Die phantastische Reise : Datum:

Intelligente Katheter, kurz INKA, ermöglichen immer neue minimalinvasive Operationstechniken. Das Magdeburger Projekt „INKA Embedded“ hat drei Jahre lang die Einbettung von Elektronik und Wirkstoffen erforscht und stellte kürzlich seine Ergebnisse vor.

„Die phantastische Reise“ heißt ein amerikanischer Science-Fiction-Film von 1966. Darin werden Wissenschaftler und ihr U-Boot auf Mikrogröße geschrumpft und gehen auf Reise durch das Innere des menschlichen Körpers. Jetzt, über 50 Jahre später, scheint die Fiktion zumindest teilweise verwirklicht.

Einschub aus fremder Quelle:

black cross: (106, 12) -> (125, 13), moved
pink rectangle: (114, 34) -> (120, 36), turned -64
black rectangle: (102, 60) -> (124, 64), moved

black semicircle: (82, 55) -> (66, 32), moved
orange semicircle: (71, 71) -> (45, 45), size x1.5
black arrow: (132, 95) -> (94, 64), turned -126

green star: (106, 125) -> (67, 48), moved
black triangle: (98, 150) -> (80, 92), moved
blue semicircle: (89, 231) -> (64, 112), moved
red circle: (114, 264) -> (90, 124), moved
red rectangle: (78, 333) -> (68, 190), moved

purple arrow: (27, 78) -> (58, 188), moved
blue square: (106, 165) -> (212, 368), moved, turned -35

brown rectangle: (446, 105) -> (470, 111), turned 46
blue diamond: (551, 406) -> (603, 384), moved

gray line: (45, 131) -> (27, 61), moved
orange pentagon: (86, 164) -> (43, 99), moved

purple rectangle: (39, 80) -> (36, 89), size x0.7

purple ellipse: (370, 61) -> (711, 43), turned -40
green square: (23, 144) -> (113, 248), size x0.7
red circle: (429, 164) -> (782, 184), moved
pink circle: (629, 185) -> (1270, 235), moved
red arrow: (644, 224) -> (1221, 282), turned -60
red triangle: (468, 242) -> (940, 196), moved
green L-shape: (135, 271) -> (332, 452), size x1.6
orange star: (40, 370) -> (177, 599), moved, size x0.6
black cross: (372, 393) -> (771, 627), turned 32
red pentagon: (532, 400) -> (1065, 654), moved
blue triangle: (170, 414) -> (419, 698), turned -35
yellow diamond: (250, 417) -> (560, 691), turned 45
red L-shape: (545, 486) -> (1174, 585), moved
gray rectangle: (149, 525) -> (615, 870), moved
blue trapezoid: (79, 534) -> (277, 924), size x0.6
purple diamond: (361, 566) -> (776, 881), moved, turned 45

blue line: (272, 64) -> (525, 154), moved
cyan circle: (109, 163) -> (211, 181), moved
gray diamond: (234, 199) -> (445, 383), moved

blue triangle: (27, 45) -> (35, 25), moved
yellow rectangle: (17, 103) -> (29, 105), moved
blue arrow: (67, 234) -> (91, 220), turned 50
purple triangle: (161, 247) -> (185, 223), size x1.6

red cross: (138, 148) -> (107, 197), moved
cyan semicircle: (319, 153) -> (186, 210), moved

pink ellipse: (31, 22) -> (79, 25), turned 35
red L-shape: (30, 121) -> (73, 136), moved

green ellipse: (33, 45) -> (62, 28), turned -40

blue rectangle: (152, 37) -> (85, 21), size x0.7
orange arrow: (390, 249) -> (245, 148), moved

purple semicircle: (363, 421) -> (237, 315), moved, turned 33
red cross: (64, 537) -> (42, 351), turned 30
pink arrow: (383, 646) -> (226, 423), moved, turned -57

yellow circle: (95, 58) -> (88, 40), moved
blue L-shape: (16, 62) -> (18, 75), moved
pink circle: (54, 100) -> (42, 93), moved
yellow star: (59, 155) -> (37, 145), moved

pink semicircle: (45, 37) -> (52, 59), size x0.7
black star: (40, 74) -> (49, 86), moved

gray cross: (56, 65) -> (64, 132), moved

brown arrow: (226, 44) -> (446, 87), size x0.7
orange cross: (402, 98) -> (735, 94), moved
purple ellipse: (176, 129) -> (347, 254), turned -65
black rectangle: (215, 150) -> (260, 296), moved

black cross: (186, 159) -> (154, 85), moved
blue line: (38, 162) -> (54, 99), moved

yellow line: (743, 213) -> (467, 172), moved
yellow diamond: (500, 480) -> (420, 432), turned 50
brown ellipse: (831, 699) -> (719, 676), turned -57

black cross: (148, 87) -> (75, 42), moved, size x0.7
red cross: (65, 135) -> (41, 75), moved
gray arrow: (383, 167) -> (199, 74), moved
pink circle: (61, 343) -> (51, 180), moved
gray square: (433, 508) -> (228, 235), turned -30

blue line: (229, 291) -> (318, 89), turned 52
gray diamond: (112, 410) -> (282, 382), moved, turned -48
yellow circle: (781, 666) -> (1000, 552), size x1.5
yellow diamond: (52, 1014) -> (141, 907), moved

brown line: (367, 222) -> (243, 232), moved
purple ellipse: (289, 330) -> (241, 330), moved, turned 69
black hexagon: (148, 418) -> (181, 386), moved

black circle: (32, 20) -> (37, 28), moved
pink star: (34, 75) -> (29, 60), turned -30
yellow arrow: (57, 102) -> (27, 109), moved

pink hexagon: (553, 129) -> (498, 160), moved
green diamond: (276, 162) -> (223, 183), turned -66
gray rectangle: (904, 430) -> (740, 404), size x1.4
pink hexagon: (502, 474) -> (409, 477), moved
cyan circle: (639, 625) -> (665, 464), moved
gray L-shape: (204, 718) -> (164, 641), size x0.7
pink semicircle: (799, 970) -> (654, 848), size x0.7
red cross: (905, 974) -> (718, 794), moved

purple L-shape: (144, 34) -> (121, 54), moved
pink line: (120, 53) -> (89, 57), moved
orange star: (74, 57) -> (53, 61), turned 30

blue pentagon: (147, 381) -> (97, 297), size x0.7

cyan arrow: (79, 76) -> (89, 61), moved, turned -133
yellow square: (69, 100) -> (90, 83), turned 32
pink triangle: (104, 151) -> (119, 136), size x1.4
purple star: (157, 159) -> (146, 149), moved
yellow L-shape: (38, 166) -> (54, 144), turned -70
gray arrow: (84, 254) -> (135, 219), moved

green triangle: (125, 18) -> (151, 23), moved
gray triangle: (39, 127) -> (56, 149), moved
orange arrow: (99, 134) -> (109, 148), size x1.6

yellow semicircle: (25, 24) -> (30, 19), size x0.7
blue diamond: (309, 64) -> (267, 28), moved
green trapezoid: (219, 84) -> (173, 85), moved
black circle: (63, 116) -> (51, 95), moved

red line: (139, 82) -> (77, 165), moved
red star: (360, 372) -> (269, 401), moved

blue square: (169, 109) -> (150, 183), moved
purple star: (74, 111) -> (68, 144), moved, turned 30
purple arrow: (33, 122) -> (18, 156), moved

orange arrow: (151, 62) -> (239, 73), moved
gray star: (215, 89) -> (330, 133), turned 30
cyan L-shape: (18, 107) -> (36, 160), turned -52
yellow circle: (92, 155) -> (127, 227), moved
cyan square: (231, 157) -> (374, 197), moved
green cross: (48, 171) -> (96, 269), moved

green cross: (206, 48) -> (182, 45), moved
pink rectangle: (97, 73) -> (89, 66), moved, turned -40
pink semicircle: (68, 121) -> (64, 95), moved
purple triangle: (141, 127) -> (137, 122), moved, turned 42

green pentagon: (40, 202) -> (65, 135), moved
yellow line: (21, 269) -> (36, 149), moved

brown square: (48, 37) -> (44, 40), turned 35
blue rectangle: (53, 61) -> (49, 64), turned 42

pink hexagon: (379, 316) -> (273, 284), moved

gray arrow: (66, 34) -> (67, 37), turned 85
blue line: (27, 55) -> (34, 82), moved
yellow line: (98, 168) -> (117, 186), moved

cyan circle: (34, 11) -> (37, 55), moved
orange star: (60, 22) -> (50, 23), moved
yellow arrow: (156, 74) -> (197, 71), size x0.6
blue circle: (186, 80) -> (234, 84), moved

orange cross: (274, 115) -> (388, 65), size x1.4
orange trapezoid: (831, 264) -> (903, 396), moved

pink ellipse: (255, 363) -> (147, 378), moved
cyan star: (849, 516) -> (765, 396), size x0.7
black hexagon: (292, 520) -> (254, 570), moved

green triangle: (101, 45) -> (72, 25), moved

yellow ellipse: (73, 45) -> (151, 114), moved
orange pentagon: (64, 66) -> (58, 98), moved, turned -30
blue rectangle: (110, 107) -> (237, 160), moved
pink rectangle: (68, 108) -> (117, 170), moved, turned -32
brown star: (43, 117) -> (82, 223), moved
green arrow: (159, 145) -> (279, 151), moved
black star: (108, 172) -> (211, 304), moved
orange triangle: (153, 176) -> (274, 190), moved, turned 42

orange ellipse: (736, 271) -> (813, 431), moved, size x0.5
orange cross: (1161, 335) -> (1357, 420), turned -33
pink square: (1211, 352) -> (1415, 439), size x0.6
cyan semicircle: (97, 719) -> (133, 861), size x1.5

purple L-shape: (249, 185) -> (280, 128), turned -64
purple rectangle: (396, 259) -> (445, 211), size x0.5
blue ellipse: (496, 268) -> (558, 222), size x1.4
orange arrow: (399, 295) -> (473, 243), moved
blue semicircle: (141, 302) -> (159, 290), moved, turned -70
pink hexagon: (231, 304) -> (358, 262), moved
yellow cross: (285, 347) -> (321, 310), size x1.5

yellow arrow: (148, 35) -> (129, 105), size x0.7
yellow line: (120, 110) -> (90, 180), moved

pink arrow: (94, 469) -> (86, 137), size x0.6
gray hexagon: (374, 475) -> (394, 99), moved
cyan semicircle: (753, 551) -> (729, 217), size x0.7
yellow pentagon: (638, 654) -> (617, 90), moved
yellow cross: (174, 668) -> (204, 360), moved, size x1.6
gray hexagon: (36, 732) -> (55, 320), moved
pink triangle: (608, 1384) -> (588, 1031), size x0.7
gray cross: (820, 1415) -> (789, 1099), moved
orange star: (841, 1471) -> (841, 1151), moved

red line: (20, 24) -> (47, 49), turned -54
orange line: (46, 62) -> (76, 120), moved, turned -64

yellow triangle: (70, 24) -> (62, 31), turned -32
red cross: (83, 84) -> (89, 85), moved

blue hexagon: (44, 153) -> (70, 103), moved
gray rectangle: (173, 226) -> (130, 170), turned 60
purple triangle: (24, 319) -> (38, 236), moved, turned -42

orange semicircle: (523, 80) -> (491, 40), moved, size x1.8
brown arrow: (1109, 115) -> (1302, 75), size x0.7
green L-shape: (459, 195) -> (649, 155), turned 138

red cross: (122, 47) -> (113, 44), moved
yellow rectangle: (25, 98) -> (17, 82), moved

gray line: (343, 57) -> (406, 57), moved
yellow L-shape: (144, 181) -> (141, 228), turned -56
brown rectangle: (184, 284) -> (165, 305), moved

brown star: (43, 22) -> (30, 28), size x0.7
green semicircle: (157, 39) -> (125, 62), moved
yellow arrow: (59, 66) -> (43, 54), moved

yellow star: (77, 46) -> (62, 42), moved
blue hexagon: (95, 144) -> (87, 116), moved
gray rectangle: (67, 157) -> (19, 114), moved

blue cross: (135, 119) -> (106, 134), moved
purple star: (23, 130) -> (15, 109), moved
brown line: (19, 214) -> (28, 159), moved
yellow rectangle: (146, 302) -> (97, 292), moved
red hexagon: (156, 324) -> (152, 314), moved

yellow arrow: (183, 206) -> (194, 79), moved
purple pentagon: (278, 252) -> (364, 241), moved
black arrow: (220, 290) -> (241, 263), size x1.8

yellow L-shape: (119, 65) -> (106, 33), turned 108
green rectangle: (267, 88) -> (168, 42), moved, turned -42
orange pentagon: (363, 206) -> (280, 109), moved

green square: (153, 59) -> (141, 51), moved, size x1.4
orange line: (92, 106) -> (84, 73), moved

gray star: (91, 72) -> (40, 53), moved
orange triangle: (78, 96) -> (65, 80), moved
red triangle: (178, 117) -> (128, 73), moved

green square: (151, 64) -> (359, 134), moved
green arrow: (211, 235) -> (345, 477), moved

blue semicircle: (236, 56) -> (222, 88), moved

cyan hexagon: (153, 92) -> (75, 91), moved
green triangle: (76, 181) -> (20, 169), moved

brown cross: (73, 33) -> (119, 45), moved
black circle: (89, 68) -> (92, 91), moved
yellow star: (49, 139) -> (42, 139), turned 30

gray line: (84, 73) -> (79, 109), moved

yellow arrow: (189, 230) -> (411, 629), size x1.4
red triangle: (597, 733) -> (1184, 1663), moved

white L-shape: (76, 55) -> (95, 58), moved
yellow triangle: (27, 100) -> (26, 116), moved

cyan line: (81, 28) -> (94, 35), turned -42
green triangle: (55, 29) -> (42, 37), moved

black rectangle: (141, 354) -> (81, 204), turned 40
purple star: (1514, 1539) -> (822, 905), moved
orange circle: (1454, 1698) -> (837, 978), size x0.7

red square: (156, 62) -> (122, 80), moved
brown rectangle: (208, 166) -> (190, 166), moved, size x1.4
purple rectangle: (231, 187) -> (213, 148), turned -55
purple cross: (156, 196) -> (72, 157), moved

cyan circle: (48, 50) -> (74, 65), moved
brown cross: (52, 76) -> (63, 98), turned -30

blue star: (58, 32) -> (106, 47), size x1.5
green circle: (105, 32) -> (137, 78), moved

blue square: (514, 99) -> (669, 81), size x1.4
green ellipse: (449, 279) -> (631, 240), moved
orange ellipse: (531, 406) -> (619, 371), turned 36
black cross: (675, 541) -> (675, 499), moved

Ein Magdeburger Forschungsbündnis aus Wissenschaft und regionaler Wirtschaft entwickelt solche U-Boote: „Intelligente Katheter“, kurz INKAs, tragen dazu bei, dass sich immer neue minimalinvasive Operationstechniken – schonend für die Gesundheit des Patienten – in den OP-Räumen etablieren. Eine echte Innovation sind Katheter mit eingebetteten Mikrosystemen: etwa Ultraschall- und Laserelemente, LED-Beleuchtung, Röntgenquellen und Kameras für 3D-Aufnahmen. Diese Katheter können auch verschiedene medizinische Werkzeuge und Instrumente, sogar Medikamente transportieren. „INKA-Embedded – Modularisierte Fertigung multifunktionaler Therapiewerkzeuge“ heißt das vom Bundesforschungsministerium geförderte InnoProfile-Transfer-Verbundprojekt.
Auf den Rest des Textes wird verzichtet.